▶ TASK TO COMPLETE
From the records below, please repeat exactly the line that has "ПОДПИСАТЬСЯ НА РАССЫЛКУ", the line that has "Москва, улица Петра", and every line between them, and nothing else.

▶ STORED DATA
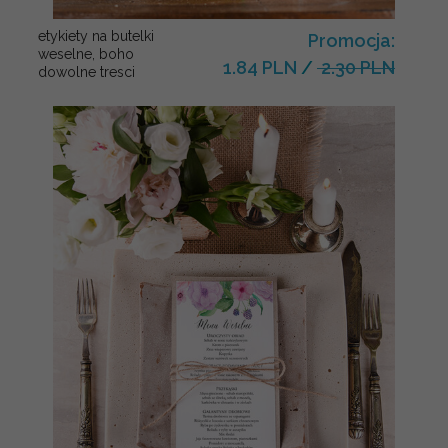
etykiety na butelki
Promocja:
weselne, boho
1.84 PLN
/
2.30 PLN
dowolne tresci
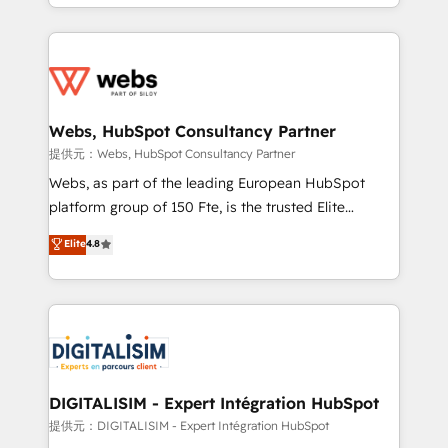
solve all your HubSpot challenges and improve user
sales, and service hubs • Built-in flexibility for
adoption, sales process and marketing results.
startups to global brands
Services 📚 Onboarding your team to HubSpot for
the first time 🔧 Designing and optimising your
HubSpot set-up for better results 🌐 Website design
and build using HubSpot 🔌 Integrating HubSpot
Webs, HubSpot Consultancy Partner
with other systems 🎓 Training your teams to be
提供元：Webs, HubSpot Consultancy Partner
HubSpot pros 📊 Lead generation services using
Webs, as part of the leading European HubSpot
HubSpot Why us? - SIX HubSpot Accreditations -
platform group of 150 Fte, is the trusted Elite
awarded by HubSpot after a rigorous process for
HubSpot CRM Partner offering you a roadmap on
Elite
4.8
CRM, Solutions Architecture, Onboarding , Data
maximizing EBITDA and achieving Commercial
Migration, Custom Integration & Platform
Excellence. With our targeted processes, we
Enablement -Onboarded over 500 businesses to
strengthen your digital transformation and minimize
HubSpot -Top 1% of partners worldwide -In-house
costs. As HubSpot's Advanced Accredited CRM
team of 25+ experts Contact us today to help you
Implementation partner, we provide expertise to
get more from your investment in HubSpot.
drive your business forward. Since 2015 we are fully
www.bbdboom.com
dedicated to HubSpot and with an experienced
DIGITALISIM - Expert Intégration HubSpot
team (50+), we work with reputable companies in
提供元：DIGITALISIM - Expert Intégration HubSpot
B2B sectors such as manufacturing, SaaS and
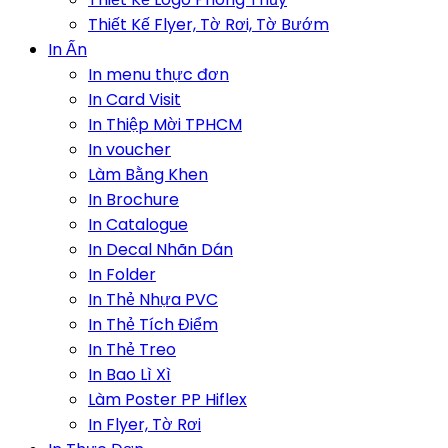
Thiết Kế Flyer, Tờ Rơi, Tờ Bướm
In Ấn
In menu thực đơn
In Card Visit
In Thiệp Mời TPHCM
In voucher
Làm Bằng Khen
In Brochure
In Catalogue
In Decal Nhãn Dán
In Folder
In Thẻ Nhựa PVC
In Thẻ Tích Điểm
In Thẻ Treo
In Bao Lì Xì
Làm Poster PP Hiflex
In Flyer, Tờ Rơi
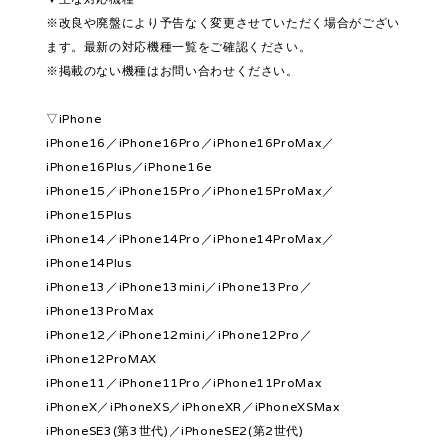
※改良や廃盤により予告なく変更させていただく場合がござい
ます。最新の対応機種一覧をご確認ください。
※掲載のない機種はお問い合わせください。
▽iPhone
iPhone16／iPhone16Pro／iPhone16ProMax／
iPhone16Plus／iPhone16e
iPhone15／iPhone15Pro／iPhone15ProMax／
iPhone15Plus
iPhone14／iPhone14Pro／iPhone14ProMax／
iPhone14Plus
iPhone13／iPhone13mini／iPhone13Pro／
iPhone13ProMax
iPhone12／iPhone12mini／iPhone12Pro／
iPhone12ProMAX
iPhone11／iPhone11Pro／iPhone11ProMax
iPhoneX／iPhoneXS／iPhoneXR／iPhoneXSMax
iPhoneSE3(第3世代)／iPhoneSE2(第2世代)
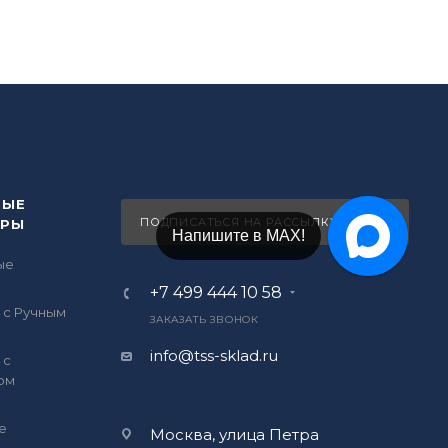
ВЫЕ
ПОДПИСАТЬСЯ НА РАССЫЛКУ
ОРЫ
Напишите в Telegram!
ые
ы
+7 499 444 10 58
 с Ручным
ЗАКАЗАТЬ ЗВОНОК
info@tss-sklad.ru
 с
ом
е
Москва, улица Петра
==
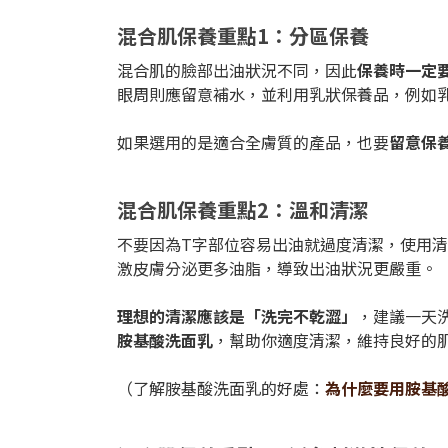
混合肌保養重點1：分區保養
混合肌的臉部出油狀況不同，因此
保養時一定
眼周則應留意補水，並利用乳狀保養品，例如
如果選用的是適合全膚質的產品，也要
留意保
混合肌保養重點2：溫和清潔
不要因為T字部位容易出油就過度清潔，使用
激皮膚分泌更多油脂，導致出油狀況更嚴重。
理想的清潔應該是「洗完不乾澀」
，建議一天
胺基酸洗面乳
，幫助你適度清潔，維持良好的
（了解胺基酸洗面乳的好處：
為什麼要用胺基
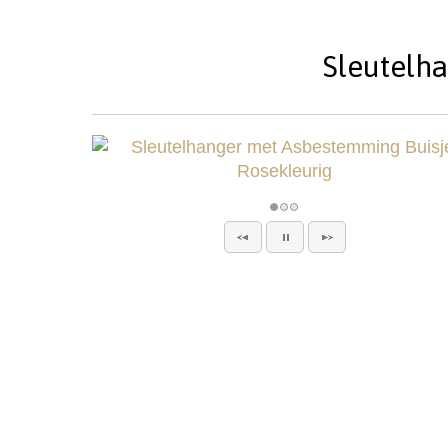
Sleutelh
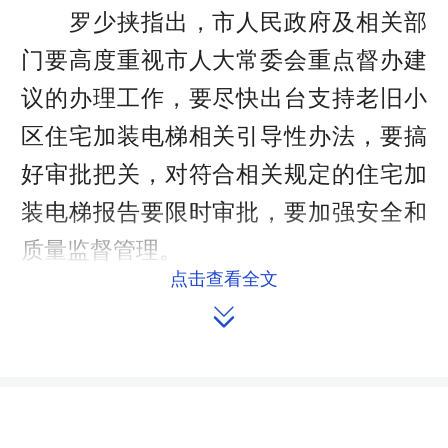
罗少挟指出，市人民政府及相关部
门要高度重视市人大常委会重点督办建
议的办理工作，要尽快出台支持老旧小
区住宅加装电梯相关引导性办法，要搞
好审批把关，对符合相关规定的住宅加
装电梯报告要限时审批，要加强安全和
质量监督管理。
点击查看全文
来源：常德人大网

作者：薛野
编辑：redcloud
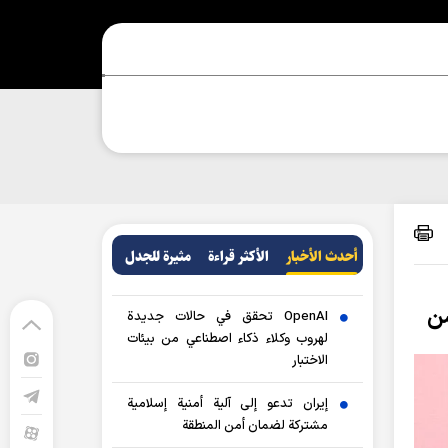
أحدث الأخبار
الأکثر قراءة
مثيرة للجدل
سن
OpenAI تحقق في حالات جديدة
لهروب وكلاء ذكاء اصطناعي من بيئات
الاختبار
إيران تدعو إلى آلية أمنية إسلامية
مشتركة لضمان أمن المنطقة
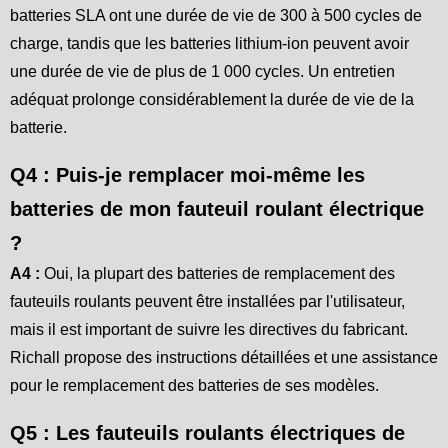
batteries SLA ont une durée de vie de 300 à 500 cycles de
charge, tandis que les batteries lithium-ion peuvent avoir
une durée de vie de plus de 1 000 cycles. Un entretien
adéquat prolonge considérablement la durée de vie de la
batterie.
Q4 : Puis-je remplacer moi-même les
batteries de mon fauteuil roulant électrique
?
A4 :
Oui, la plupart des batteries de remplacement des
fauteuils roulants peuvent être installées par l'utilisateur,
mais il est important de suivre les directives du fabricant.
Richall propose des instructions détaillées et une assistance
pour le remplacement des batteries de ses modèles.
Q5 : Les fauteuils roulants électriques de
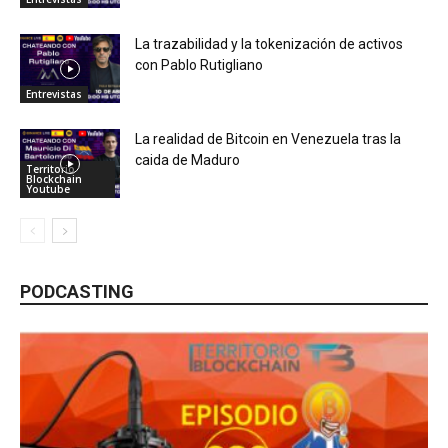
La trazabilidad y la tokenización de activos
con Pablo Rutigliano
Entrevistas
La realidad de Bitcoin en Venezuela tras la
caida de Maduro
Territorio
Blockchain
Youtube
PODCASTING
---
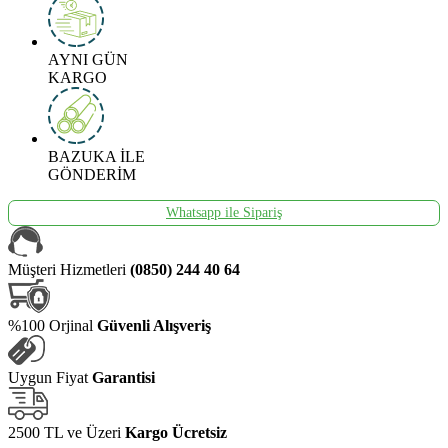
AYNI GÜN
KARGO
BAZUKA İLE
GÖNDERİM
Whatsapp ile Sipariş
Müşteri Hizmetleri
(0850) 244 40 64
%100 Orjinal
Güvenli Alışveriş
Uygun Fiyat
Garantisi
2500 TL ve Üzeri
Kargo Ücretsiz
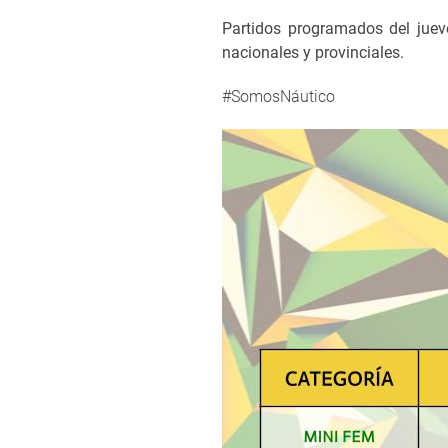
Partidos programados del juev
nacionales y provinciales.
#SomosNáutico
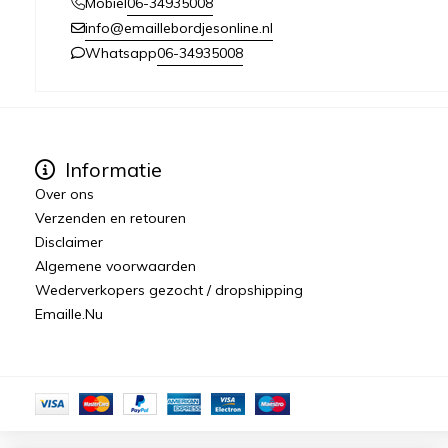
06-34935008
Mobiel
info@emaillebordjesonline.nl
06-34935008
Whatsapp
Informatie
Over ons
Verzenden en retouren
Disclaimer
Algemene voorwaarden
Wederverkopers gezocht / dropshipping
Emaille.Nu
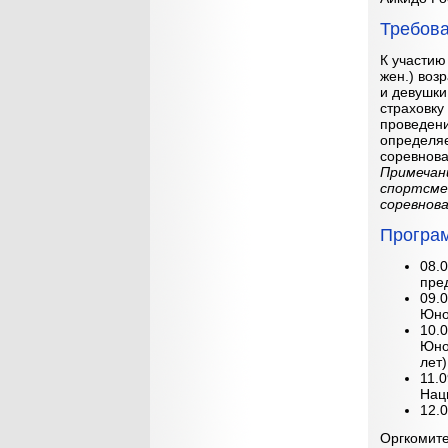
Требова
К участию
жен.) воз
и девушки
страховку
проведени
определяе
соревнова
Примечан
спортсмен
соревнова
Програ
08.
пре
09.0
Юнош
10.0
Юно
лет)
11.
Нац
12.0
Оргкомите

▶ OUTPUT BELOW
ПОДПИСАТЬСЯ НА РАССЫЛКУ
ОРЫ
Напишите в Telegram!
ые
ы
+7 499 444 10 58
 с Ручным
ЗАКАЗАТЬ ЗВОНОК
info@tss-sklad.ru
 с
ом
е
Москва, улица Петра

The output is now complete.